Being Comfortable & Self-sufficiency

Dogs show themselves to be comfortable. My dog lies on his back under the air conditioner, the breeze going through his whiskers and onto the hairless part of his undercarriage. He has just been walked and so has relieved himself and he has been fed. His social nature is also satisfied in that I am present in the room with him while he stares out into space doing nothing but being comfortable. He exudes his comfort even though he doesn’t know he is comfortable, is not self-aware of his comfort. Maybe the dog is close to Nirvana, though I am not big on thinking it is better to be unconscious rather than conscious of one’s state. People, for their part, know when they are comfortable and knowing so is itself a pleasure and a satisfaction. I am ever more conscious of this self sufficiency as I get older even though I don’t think there ever was a time for me or for anyone else when we did not both sense and know when we were comfortable.
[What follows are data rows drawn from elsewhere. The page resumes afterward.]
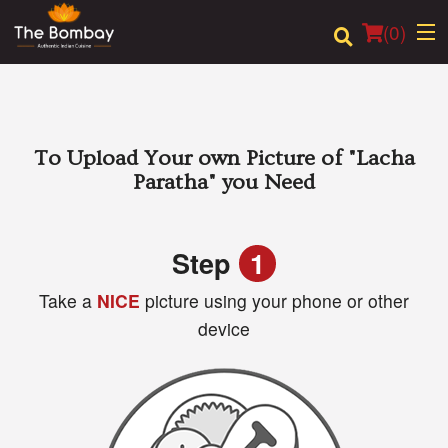
(
0
)
Order Online
To Upload Your own Picture of
"Lacha
Paratha"
you Need
Location
Login
Step
1
Take a
NICE
picture using your phone or other
Registration
device
Cart (0)
Search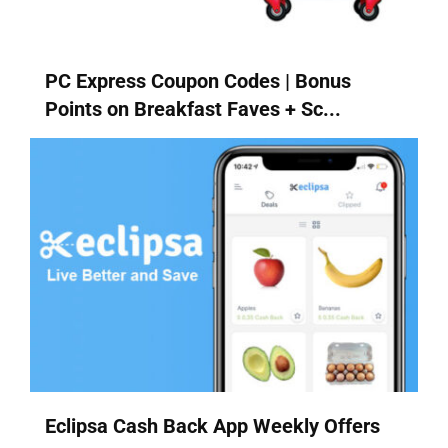
PC Express Coupon Codes | Bonus
Points on Breakfast Faves + Sc...
Eclipsa Cash Back App Weekly Offers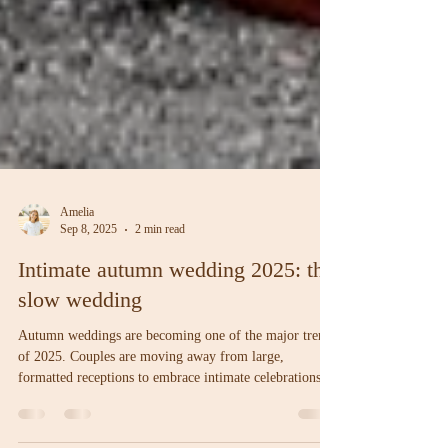
Amelia
Sep 8, 2025
2 min read
Intimate autumn wedding 2025: the
slow wedding
Autumn weddings are becoming one of the major trends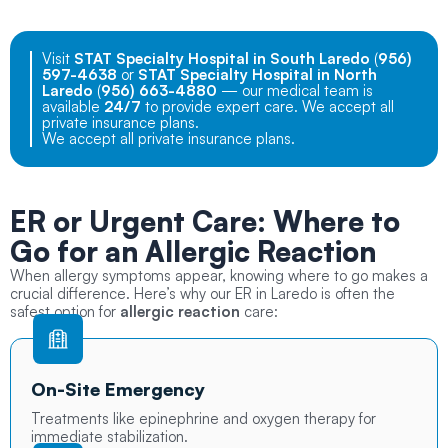
Visit
STAT Specialty Hospital in South Laredo
(
956)
597-4638
or
STAT Specialty Hospital in North
Laredo
(
956) 663-4880
— our medical team is
available
24/7
to provide expert care. We accept all
private insurance plans.
We accept all private insurance plans.
ER or Urgent Care: Where to
Go for an Allergic Reaction
When allergy symptoms appear, knowing where to go makes a
crucial difference. Here’s why our ER in Laredo is often the
safest option for
allergic reaction
care:
On-Site Emergency
Treatments like epinephrine and oxygen therapy for
immediate stabilization.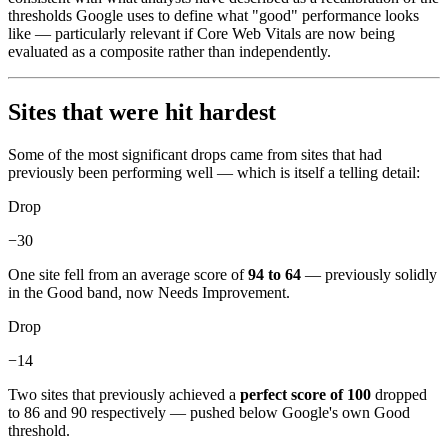
thresholds Google uses to define what "good" performance looks
like — particularly relevant if Core Web Vitals are now being
evaluated as a composite rather than independently.
Sites that were hit hardest
Some of the most significant drops came from sites that had
previously been performing well — which is itself a telling detail:
Drop
−30
One site fell from an average score of
94 to 64
— previously solidly
in the Good band, now Needs Improvement.
Drop
−14
Two sites that previously achieved a
perfect score of 100
dropped
to 86 and 90 respectively — pushed below Google's own Good
threshold.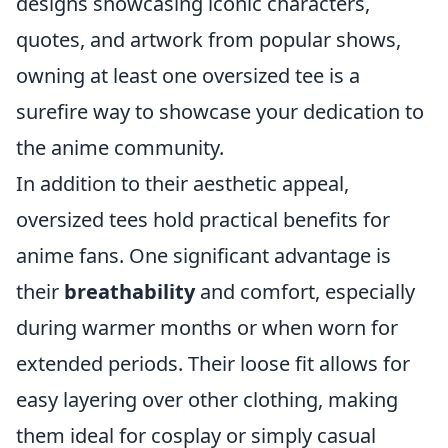
designs showcasing iconic characters,
quotes, and artwork from popular shows,
owning at least one oversized tee is a
surefire way to showcase your dedication to
the anime community.
In addition to their aesthetic appeal,
oversized tees hold practical benefits for
anime fans. One significant advantage is
their
breathability
and comfort, especially
during warmer months or when worn for
extended periods. Their loose fit allows for
easy layering over other clothing, making
them ideal for cosplay or simply casual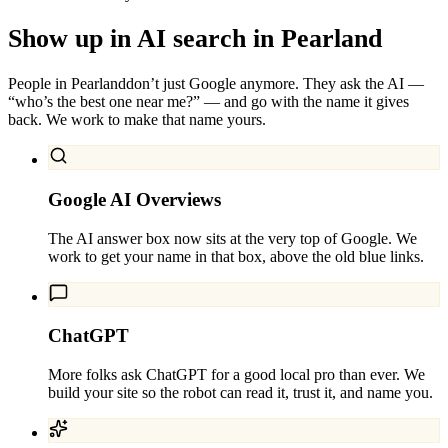
Show up in AI search in
Pearland
People in
Pearland
don’t just Google anymore. They ask the AI —
“who’s the best one near me?” — and go with the name it gives
back. We work to make that name yours.
Google AI Overviews
The AI answer box now sits at the very top of Google. We
work to get your name in that box, above the old blue links.
ChatGPT
More folks ask ChatGPT for a good local pro than ever. We
build your site so the robot can read it, trust it, and name you.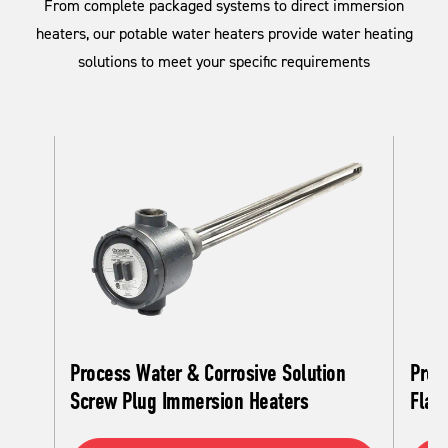
From complete packaged systems to direct immersion
heaters, our potable water heaters provide water heating
solutions to meet your specific requirements
Process Water & Corrosive Solution
Proc
Screw Plug Immersion Heaters
Flan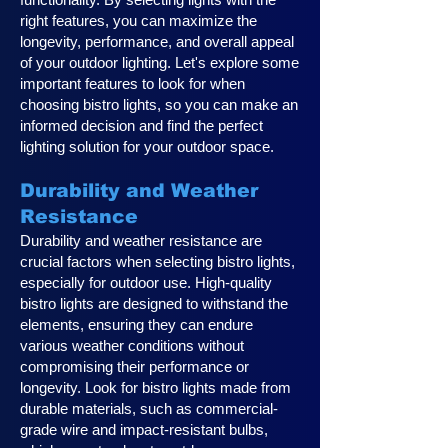
right features, you can maximize the
longevity, performance, and overall appeal
of your outdoor lighting. Let's explore some
important features to look for when
choosing bistro lights, so you can make an
informed decision and find the perfect
lighting solution for your outdoor space.
Durability and Weather
Resistance
Durability and weather resistance are
crucial factors when selecting bistro lights,
especially for outdoor use. High-quality
bistro lights are designed to withstand the
elements, ensuring they can endure
various weather conditions without
compromising their performance or
longevity. Look for bistro lights made from
durable materials, such as commercial-
grade wire and impact-resistant bulbs,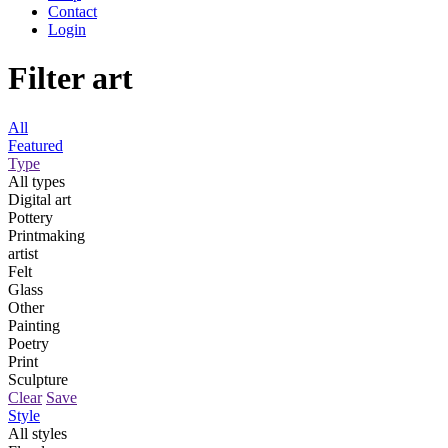
Contact
Login
Filter art
All
Featured
Type
All types
Digital art
Pottery
Printmaking
artist
Felt
Glass
Other
Painting
Poetry
Print
Sculpture
Clear
Save
Style
All styles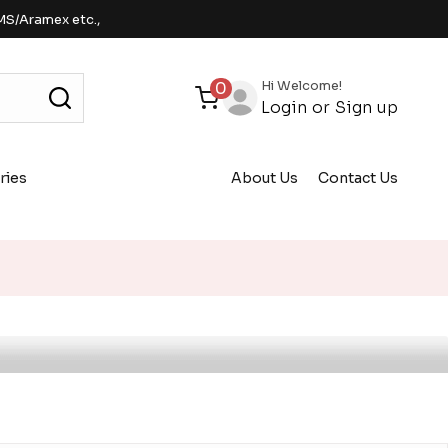
MS/Aramex etc.,
Hi Welcome!
0
Login
or
Sign up
ries
About Us
Contact Us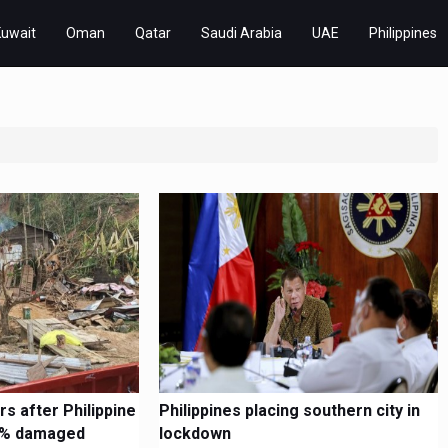
Kuwait
Oman
Qatar
Saudi Arabia
UAE
Philippines
s after Philippine
Philippines placing southern city in
90% damaged
lockdown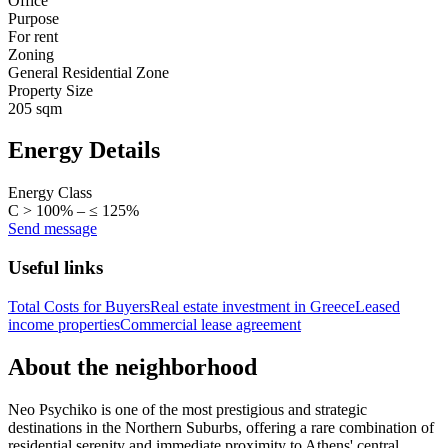
Office
Purpose
For rent
Zoning
General Residential Zone
Property Size
205 sqm
Energy Details
Energy Class
C > 100% – ≤ 125%
Send message
Useful links
Total Costs for Buyers
Real estate investment in Greece
Leased
income properties
Commercial lease agreement
About the neighborhood
Neo Psychiko is one of the most prestigious and strategic
destinations in the Northern Suburbs, offering a rare combination of
residential serenity and immediate proximity to Athens' central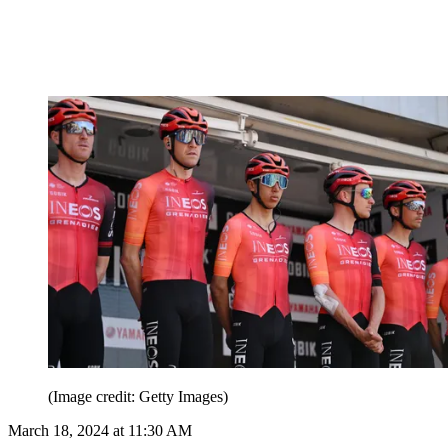
(Image credit: Getty Images)
March 18, 2024 at 11:30 AM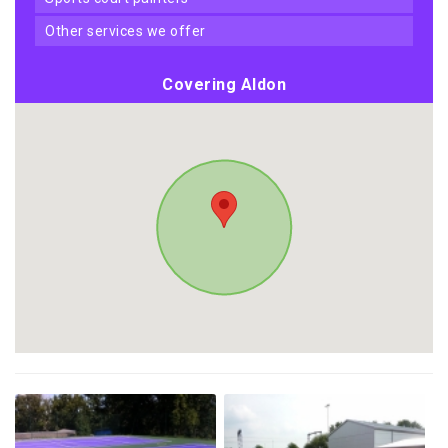
other services we offer
Covering Aldon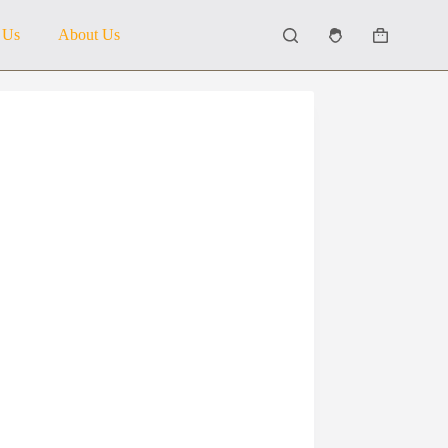
 Us
About Us
Shopping
cart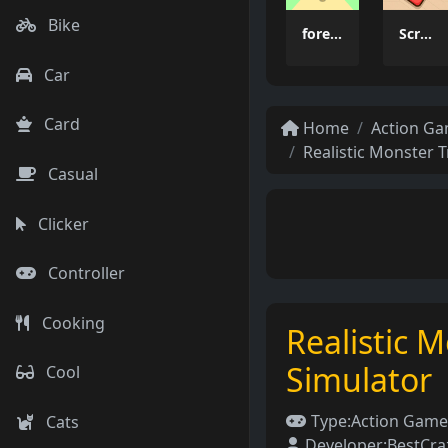
Bike
forest dash
Scrap Brawl
Car
Card
Home
Action G
Realistic Monster 
Casual
Clicker
Controller
Cooking
Realistic 
Simulator
Cool
Type:
Action Game
Cats
Developer:
BestCr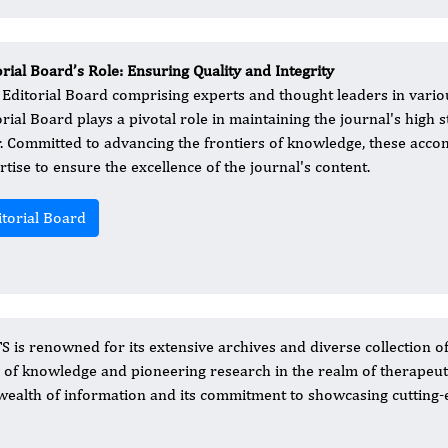
orial Board’s Role: Ensuring Quality and Integrity
 Editorial Board comprising experts and thought leaders in variou
rial Board plays a pivotal role in maintaining the journal's high st
r. Committed to advancing the frontiers of knowledge, these acco
rtise to ensure the excellence of the journal's content.
itorial Board
S is renowned for its extensive archives and diverse collection o
ry of knowledge and pioneering research in the realm of therapeut
ts wealth of information and its commitment to showcasing cutting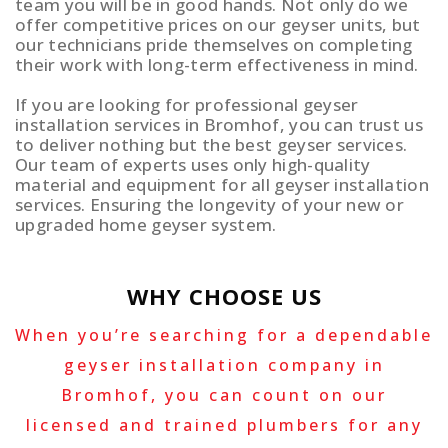
team you will be in good hands. Not only do we
offer competitive prices on our geyser units, but
our technicians pride themselves on completing
their work with long-term effectiveness in mind.
If you are looking for professional geyser
installation services in Bromhof, you can trust us
to deliver nothing but the best geyser services.
Our team of experts uses only high-quality
material and equipment for all geyser installation
services. Ensuring the longevity of your new or
upgraded home geyser system.
WHY CHOOSE US
When you’re searching for a dependable
geyser installation company in
Bromhof, you can count on our
licensed and trained plumbers for any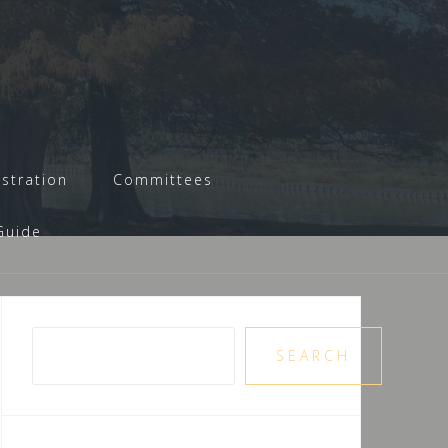
istration
Committees
Guide
Pesquisar
SEARCH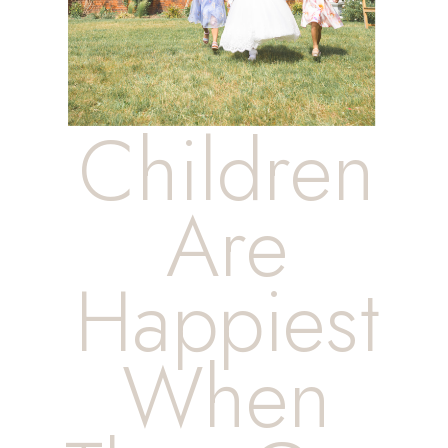
Children
Are
Happiest
When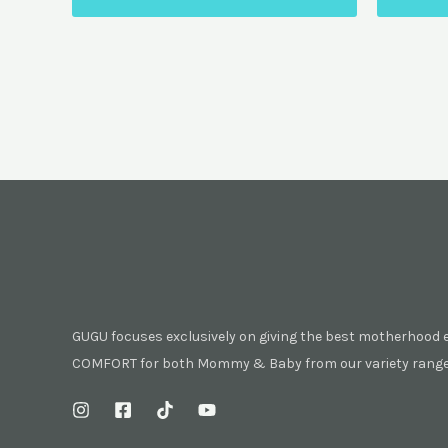
GUGU focuses exclusively on giving the best motherhood 
COMFORT for both Mommy & Baby from our variety range 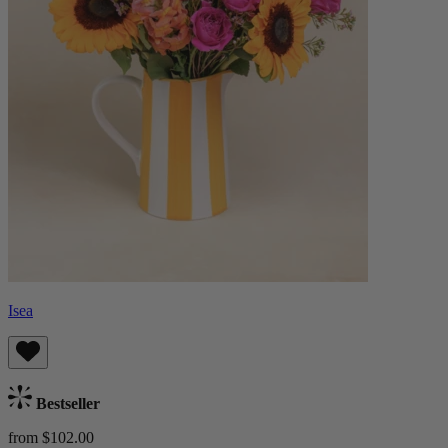
Isea
Bestseller
from $102.00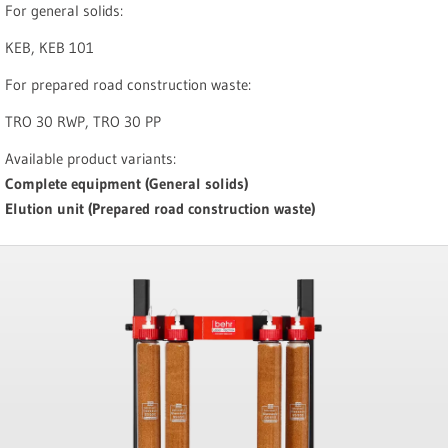
For general solids:
KEB, KEB 101
For prepared road construction waste:
TRO 30 RWP, TRO 30 PP
Available product variants:
Complete equipment (General solids)
Elution unit (Prepared road construction waste)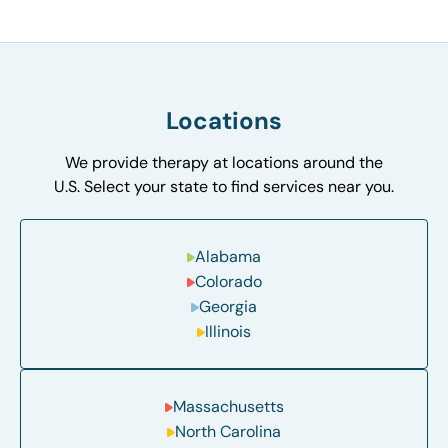
Locations
We provide therapy at locations around the
U.S. Select your state to find services near you.
Alabama
Colorado
Georgia
Illinois
Massachusetts
North Carolina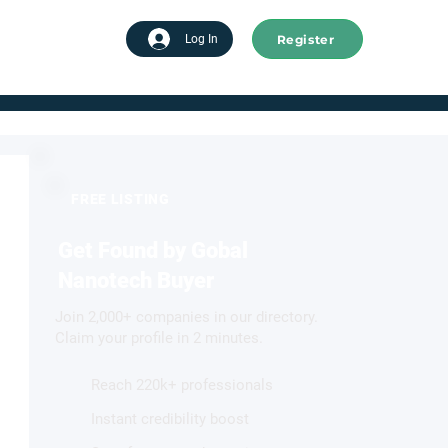
Register
tart advertising
Log In
FREE LISTING
Get Found by Gobal
Nanotech Buyer
Join 2,000+ companies in our directory.
Claim your profile in 2 minutes.
Reach 220k+ professionals
Instant credibility boost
I wake up in the middle of the night, aware of the silence, of the fact that I am breathing comfortably, that my bowels are untroubled, that the temperature is just about right, and that my thoughts can wander whichever way they care to. It is like when my wife slept next to me before she died though not as good as that, my listening to her unlabored breathing and touching her warm skin though not with so much pressure as to wake her.

Read More

Art, Entertainment & the Distinction Between

Renee Fleming was singing a second act aria during her well reviewed performance as Manon. A member of the Metropolitan Opera audience yelled "Spectacular!" after the first chorus; there was a brief murmur in the rest of the audience. The same man interjected another "Spectacular!" after the next chorus; the murmur in the audience was intense and unfavorable. Why criticize the man? After all, the stars pause after their arias to receive applause, and thereby break the notion that the audience is overhearing a story rather than present for the performance of a story. The singers also take bows after every act and the intermissions at the Met go on and on, breaking whatever mood might be sustained over a shorter intermission. What the man had done was break the conventions for suspending the performance, that's all, but in theatre, we abide by the conventions, for otherwise we would not know what we were up to.

 

 

Opera is a performance in that we have come to hear the singers do their stuff, whatever their material, and to take pleasure from their skill and only secondarily take pleasure from what is signified by the use of their skills, which is the experience and appreciation of the conventionalized sentiments that accompany the plot and the music. Music critics, by and large, accept the hackneyed or contrived plots or the melodramatic emotions so as to concentrate on the spectacle of the singing and the setting, mentioning the acting as an afterthought--this singer also something of an actress. Otherwise, it would not be possible to see these old warhorses--really, chestnuts--over and over again.